WHAT YOU HAVE TO DO: Please return the data that follows precisely as written, but without the images.

SUPPLIED ENTRIES:
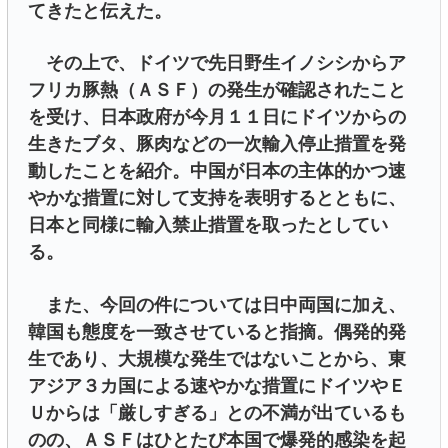
てきたと伝えた。
その上で、ドイツで先日野生イノシシからア
フリカ豚熱（ＡＳＦ）の発生が確認されたこと
を受け、日本政府が今月１１日にドイツからの
生きたブタ、豚肉などの一次輸入停止措置を発
動したことを紹介。中国が日本の主体的かつ速
やかな措置に対して支持を表明するとともに、
日本と同様に輸入禁止措置を取ったとしてい
る。
また、今回の件については日中両国に加え、
韓国も態度を一致させていると指摘。偶発的発
生であり、大規模な発生ではないことから、東
アジア３カ国による速やかな措置にドイツやＥ
Ｕからは「厳しすぎる」との不満が出ているも
のの、ＡＳＦはひとたび本国で爆発的感染を起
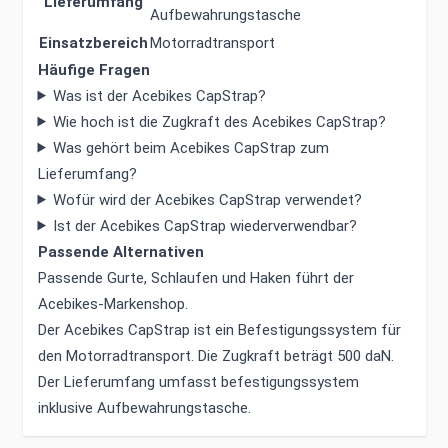
Lieferumfang
Aufbewahrungstasche
Einsatzbereich
Motorradtransport
Häufige Fragen
Was ist der Acebikes CapStrap?
Wie hoch ist die Zugkraft des Acebikes CapStrap?
Was gehört beim Acebikes CapStrap zum
Lieferumfang?
Wofür wird der Acebikes CapStrap verwendet?
Ist der Acebikes CapStrap wiederverwendbar?
Passende Alternativen
Passende Gurte, Schlaufen und Haken führt der
Acebikes-Markenshop
.
Der Acebikes CapStrap ist ein Befestigungssystem für
den Motorradtransport. Die Zugkraft beträgt 500 daN.
Der Lieferumfang umfasst befestigungssystem
inklusive Aufbewahrungstasche.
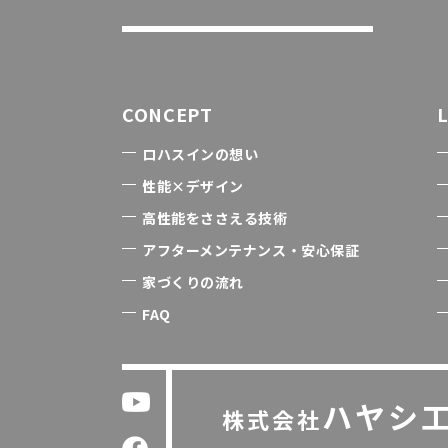
CONCEPT
ロハスインの想い
性能×デザイン
高性能をささえる技術
アフターメンテナンス・安心保証
家づくりの流れ
FAQ
ハヤシ
株式会社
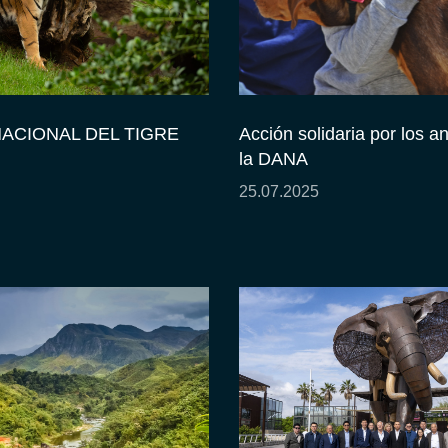
NACIONAL DEL TIGRE
Acción solidaria por los a
la DANA
25.07.2025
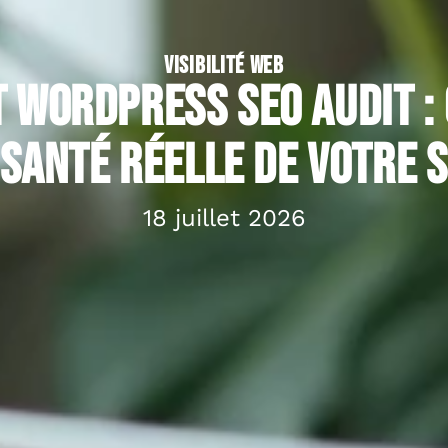
VISIBILITÉ WEB
t WordPress SEO audit :
 santé réelle de votre s
18 juillet 2026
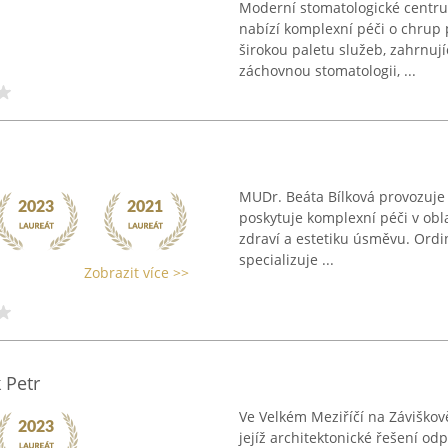
Moderní stomatologické centru
nabízí komplexní péči o chrup
širokou paletu služeb, zahrnují
záchovnou stomatologii, ...
MUDr. Beáta Bílková provozuje
poskytuje komplexní péči v obl
zdraví a estetiku úsměvu. Ordi
specializuje ...
Zobrazit více >>
 Petr
Ve Velkém Meziříčí na Záviškově
jejíž architektonické řešení o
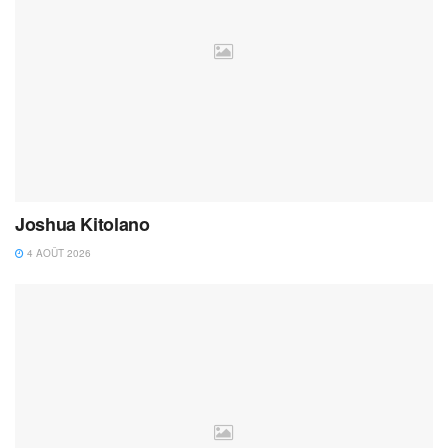
Joshua Kitolano
4 AOÛT 2026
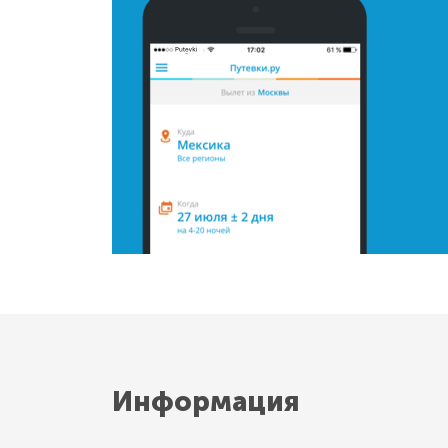
Информация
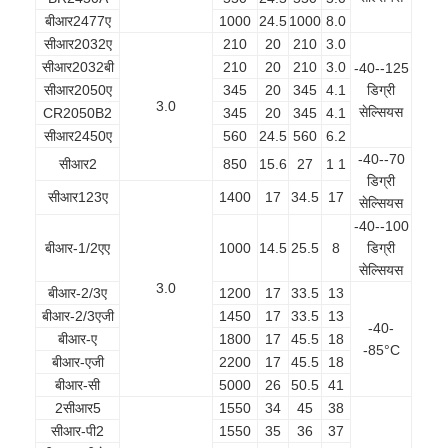
बीआर2477ए
1000
24.5
1000
8.0
सीआर2032ए
210
20
210
3.0
सीआर2032बी
210
20
210
3.0
-40--125
सीआर2050ए
345
20
345
4.1
डिग्री
3.0
सेल्सियस
CR2050B2
345
20
345
4.1
सीआर2450ए
560
24.5
560
6.2
-40--70
सीआर2
850
15.6
27
1 1
डिग्री
सीआर123ए
1400
17
34.5
17
सेल्सियस
-40--100
बीआर-1/2एए
1000
14.5
25.5
8
डिग्री
सेल्सियस
3.0
बीआर-2/3ए
1200
17
33.5
13
बीआर-2/3एजी
1450
17
33.5
13
-40-
बीआर-ए
1800
17
45.5
18
-85°C
बीआर-एजी
2200
17
45.5
18
बीआर-सी
5000
26
50.5
41
2सीआर5
1550
34
45
38
सीआर-पी2
1550
35
36
37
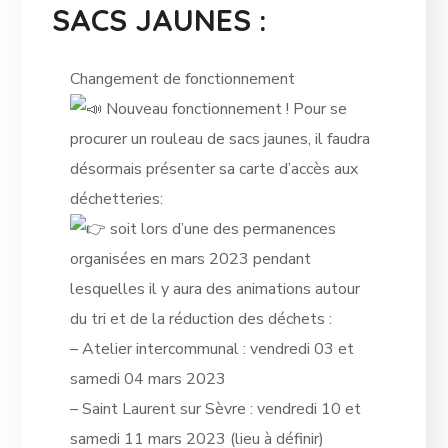
SACS JAUNES :
Changement de fonctionnement
Nouveau fonctionnement ! Pour se
procurer un rouleau de sacs jaunes, il faudra
désormais présenter sa carte d’accès aux
déchetteries:
soit lors d’une des permanences
organisées en mars 2023 pendant
lesquelles il y aura des animations autour
du tri et de la réduction des déchets :
– Atelier intercommunal : vendredi 03 et
samedi 04 mars 2023
– Saint Laurent sur Sèvre : vendredi 10 et
samedi 11 mars 2023 (lieu à définir)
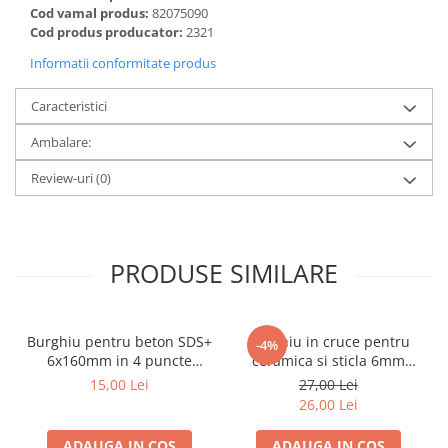
Cod vamal produs:
82075090
metal
Cod produs producator:
2321
Discuri smirghel cu velcro
Informatii conformitate produs
Taiere umeda si uscata
Caracteristici
Distantieri nivelare si fixare
Distantieri cruce, tip T si penite
Ambalare:
Distantieri pentru nivelare
Review-uri
(0)
Echipamente pentru protectie
Alte echipamente de protectie
Articole curatenie
PRODUSE SIMILARE
Centuri scule si hamuri
Folie pentru protectie mobila
Burghiu pentru beton SDS+
Burghiu in cruce pentru
-4%
Manusi pentru protectie
6x160mm in 4 puncte
ceramica si sticla 6mm
PROFESIONAL Draumet
Draumet
Saci pentru menaj
15,00 Lei
27,00 Lei
26,00 Lei
Elemente pentru prindere si fixare
Chingi si cordeline
ADAUGA IN COS
ADAUGA IN COS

SOLUTION TO THIS PROBLEM:
てきたと伝えた。
その上で、ドイツで先日野生イノシシからア
フリカ豚熱（ＡＳＦ）の発生が確認されたこと
を受け、日本政府が今月１１日にドイツからの
生きたブタ、豚肉などの一次輸入停止措置を発
動したことを紹介。中国が日本の主体的かつ速
やかな措置に対して支持を表明するとともに、
日本と同様に輸入禁止措置を取ったとしてい
る。
また、今回の件については日中両国に加え、
韓国も態度を一致させていると指摘。偶発的発
生であり、大規模な発生ではないことから、東
アジア３カ国による速やかな措置にドイツやＥ
Ｕからは「厳しすぎる」との不満が出ているも
のの、ＡＳＦはひとたび本国で爆発的感染を起
Lieferumfang
Aufbewahrungstasche
Einsatzbereich
Motorradtransport
Häufige Fragen
Was ist der Acebikes CapStrap?
Wie hoch ist die Zugkraft des Acebikes CapStrap?
Was gehört beim Acebikes CapStrap zum
Lieferumfang?
Wofür wird der Acebikes CapStrap verwendet?
Ist der Acebikes CapStrap wiederverwendbar?
Passende Alternativen
Passende Gurte, Schlaufen und Haken führt der
Acebikes-Markenshop
.
Der Acebikes CapStrap ist ein Befestigungssystem für
den Motorradtransport. Die Zugkraft beträgt 500 daN.
Der Lieferumfang umfasst befestigungssystem
inklusive Aufbewahrungstasche.
CONCEPT
ロハスインの想い
性能×デザイン
高性能をささえる技術
アフターメンテナンス・安心保証
家づくりの流れ
FAQ
ハヤシ
株式会社
NACIONAL DEL TIGRE
Acción solidaria por los a
la DANA
25.07.2025
VISIBILITÉ WEB
t WordPress SEO audit :
 santé réelle de votre s
18 juillet 2026
Moderní stomatologické centru
nabízí komplexní péči o chrup
širokou paletu služeb, zahrnují
záchovnou stomatologii, ...
MUDr. Beáta Bílková provozuje
poskytuje komplexní péči v obl
zdraví a estetiku úsměvu. Ordi
specializuje ...
Zobrazit více >>
 Petr
Ve Velkém Meziříčí na Záviškově
jejíž architektonické řešení o
Joshua Kitolano
4 AOÛT 2026
Информация
बीआर2477ए
1000
24.5
1000
8.0
सीआर2032ए
210
20
210
3.0
सीआर2032बी
210
20
210
3.0
-40--125
सीआर2050ए
345
20
345
4.1
डिग्री
3.0
सेल्सियस
CR2050B2
345
20
345
4.1
सीआर2450ए
560
24.5
560
6.2
-40--70
सीआर2
850
15.6
27
1 1
डिग्री
सीआर123ए
1400
17
34.5
17
सेल्सियस
-40--100
बीआर-1/2एए
1000
14.5
25.5
8
डिग्री
सेल्सियस
3.0
बीआर-2/3ए
1200
17
33.5
13
बीआर-2/3एजी
1450
17
33.5
13
-40-
बीआर-ए
1800
17
45.5
18
-85°C
बीआर-एजी
2200
17
45.5
18
बीआर-सी
5000
26
50.5
41
2सीआर5
1550
34
45
38
सीआर-पी2
1550
35
36
37
SACS JAUNES :
Changement de fonctionnement
Nouveau fonctionnement ! Pour se
procurer un rouleau de sacs jaunes, il faudra
désormais présenter sa carte d’accès aux
déchetteries:
soit lors d’une des permanences
organisées en mars 2023 pendant
lesquelles il y aura des animations autour
du tri et de la réduction des déchets :
– Atelier intercommunal : vendredi 03 et
samedi 04 mars 2023
– Saint Laurent sur Sèvre : vendredi 10 et
samedi 11 mars 2023 (lieu à définir)
Cod vamal produs:
82075090
metal
Cod produs producator:
2321
Discuri smirghel cu velcro
Informatii conformitate produs
Taiere umeda si uscata
Caracteristici
Distantieri nivelare si fixare
Distantieri cruce, tip T si penite
Ambalare:
Distantieri pentru nivelare
Review-uri
(0)
Echipamente pentru protectie
Alte echipamente de protectie
Articole curatenie
PRODUSE SIMILARE
Centuri scule si hamuri
Folie pentru protectie mobila
Burghiu pentru beton SDS+
Burghiu in cruce pentru
-4%
Manusi pentru protectie
6x160mm in 4 puncte
ceramica si sticla 6mm
PROFESIONAL Draumet
Draumet
Saci pentru menaj
15,00 Lei
27,00 Lei
26,00 Lei
Elemente pentru prindere si fixare
Chingi si cordeline
ADAUGA IN COS
ADAUGA IN COS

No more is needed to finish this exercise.